Search the records for the string "vous". Copy each line where it occurs.

EXTRACTED RECORDS:
____

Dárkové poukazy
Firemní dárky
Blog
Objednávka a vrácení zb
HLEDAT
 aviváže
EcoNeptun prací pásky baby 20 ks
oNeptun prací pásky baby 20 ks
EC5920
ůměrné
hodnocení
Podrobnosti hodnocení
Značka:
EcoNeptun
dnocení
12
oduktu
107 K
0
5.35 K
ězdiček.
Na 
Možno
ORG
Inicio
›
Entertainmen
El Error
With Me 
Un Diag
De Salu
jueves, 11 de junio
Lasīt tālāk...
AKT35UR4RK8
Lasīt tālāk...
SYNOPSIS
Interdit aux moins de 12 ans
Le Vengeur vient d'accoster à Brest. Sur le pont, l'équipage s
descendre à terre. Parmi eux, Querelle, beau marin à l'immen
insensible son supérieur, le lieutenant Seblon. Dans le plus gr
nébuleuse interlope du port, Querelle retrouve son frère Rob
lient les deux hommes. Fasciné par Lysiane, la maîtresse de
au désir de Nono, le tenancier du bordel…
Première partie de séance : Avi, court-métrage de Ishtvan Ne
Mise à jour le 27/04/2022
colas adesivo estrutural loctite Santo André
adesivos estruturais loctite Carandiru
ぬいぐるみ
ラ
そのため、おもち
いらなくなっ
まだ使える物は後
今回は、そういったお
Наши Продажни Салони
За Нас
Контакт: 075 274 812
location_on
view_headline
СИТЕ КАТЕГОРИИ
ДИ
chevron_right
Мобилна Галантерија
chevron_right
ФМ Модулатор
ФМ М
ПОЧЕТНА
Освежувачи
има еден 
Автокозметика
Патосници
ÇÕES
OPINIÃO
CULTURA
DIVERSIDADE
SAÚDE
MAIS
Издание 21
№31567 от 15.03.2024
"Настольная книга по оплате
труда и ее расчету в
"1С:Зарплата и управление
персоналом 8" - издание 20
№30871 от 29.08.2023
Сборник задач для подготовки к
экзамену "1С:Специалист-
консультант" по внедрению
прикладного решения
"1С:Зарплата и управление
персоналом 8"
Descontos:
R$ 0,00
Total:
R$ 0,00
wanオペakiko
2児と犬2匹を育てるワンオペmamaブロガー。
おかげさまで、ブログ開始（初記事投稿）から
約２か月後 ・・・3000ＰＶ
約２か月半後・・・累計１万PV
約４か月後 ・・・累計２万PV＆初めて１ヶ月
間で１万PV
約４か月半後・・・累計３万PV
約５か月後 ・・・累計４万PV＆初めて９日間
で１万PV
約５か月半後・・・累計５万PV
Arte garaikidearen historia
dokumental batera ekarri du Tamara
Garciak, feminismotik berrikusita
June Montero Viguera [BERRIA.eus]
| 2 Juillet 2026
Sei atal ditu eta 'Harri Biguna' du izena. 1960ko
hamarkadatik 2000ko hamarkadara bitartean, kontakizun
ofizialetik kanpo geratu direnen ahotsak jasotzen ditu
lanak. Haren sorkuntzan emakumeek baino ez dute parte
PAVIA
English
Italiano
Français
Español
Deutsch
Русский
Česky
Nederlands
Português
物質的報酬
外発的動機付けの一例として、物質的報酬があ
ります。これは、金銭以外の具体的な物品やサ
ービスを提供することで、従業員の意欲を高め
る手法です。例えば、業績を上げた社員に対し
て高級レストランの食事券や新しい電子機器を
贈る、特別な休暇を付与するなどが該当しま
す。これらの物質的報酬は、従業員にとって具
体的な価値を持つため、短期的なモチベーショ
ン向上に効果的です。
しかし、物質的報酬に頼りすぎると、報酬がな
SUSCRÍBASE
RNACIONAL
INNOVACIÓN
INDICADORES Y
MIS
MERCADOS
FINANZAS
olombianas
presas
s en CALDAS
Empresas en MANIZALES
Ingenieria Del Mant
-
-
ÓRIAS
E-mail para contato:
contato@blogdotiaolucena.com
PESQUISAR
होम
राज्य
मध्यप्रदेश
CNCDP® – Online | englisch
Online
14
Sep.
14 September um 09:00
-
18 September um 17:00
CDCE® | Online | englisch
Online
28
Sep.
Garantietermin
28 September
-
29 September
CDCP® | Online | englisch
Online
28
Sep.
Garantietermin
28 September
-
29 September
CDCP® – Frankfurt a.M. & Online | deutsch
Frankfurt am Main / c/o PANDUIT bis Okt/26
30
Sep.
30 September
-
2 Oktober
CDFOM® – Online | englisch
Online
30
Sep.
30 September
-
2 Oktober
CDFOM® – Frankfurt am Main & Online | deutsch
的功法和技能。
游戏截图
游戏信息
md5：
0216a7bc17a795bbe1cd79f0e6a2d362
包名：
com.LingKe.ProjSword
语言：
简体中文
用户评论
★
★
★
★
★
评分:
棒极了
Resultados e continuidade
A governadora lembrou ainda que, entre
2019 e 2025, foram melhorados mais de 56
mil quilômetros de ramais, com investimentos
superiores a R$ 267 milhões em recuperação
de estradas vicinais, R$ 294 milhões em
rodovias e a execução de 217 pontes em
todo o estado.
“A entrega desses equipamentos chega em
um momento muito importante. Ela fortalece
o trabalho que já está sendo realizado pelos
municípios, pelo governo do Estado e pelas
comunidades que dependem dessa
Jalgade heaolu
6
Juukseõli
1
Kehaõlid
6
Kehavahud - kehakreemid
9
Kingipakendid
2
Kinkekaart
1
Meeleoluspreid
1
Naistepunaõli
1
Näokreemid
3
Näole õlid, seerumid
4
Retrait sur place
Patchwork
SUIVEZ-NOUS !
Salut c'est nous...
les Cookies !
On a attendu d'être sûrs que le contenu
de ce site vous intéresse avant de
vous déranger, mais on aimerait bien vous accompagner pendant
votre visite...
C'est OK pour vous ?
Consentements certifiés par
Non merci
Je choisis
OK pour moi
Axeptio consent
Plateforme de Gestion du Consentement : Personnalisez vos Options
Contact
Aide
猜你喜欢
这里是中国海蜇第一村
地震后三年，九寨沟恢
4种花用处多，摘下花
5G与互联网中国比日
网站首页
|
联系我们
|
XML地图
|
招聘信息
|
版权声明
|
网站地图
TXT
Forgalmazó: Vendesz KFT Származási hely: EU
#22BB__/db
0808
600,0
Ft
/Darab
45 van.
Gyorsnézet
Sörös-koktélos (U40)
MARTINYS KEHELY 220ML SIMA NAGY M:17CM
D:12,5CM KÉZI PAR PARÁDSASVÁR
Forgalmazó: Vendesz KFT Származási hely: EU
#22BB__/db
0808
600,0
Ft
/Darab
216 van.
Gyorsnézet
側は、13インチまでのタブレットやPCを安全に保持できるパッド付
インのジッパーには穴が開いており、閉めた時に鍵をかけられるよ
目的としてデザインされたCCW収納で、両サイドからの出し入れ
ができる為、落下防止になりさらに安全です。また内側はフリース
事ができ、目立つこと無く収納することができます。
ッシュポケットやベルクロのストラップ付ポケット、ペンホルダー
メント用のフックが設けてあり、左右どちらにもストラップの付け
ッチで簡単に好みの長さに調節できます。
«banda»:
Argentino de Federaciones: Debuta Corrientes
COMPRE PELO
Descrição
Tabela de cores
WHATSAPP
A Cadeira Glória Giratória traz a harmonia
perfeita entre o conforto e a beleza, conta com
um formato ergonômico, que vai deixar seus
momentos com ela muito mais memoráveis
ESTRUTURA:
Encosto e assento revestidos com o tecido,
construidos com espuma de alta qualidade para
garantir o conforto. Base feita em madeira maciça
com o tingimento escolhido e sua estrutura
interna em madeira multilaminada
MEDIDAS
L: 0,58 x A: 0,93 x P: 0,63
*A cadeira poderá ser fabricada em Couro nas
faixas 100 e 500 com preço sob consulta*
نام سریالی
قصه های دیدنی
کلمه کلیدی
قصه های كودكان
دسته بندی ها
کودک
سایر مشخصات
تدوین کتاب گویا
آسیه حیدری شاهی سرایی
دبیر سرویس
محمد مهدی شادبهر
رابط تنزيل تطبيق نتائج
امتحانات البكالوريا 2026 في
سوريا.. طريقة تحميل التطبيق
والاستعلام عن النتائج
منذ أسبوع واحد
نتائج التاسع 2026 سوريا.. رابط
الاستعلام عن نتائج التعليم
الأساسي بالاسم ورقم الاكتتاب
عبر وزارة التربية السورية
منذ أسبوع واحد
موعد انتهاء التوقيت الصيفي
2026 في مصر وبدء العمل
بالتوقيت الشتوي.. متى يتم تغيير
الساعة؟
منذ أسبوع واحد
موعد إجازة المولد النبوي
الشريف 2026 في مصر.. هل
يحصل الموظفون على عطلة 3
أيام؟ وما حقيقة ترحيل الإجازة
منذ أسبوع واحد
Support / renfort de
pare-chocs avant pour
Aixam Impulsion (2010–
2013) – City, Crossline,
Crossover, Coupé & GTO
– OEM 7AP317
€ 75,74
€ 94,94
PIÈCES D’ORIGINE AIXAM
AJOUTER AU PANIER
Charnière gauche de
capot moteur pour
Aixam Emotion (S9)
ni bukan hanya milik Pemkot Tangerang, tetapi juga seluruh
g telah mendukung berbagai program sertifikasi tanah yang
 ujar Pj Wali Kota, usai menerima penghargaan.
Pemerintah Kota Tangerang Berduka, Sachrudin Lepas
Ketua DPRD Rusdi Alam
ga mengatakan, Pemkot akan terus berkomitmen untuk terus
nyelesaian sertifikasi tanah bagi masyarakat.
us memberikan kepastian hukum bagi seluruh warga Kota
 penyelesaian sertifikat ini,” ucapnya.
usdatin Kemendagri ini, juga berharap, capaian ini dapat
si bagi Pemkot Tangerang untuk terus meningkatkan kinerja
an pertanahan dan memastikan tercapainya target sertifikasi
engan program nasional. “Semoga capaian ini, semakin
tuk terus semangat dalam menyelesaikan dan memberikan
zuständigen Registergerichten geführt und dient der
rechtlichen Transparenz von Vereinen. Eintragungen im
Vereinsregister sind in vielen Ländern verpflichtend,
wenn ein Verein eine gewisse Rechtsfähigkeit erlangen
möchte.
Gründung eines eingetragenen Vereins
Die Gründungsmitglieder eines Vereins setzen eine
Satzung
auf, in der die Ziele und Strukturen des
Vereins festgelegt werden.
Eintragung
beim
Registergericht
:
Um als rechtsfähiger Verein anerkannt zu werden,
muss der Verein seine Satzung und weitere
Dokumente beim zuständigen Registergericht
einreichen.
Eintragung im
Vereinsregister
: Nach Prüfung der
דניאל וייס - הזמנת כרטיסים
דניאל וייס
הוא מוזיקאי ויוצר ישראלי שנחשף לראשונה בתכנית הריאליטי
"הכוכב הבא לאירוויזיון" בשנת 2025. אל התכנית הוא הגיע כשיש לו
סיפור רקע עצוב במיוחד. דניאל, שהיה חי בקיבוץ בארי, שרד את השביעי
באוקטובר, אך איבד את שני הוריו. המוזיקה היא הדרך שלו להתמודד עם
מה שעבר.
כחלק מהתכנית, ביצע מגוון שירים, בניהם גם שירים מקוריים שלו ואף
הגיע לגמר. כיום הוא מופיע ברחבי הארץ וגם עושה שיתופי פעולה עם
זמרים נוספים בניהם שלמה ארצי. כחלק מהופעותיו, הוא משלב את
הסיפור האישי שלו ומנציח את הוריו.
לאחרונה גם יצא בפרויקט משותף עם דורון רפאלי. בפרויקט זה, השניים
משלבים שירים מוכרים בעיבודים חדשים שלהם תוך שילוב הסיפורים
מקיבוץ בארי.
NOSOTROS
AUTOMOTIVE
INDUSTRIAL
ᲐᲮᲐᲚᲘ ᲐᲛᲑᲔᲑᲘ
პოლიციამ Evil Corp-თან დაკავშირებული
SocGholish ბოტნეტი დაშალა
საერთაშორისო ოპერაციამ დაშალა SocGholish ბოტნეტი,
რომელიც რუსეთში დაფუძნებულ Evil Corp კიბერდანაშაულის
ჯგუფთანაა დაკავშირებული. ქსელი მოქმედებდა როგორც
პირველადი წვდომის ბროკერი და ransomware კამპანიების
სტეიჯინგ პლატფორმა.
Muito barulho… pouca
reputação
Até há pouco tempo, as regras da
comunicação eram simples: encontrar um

____

TASK ANSWER:
de ce site vous intéresse avant de
vous déranger, mais on aimerait bien vous accompagner pendant
C'est OK pour vous ?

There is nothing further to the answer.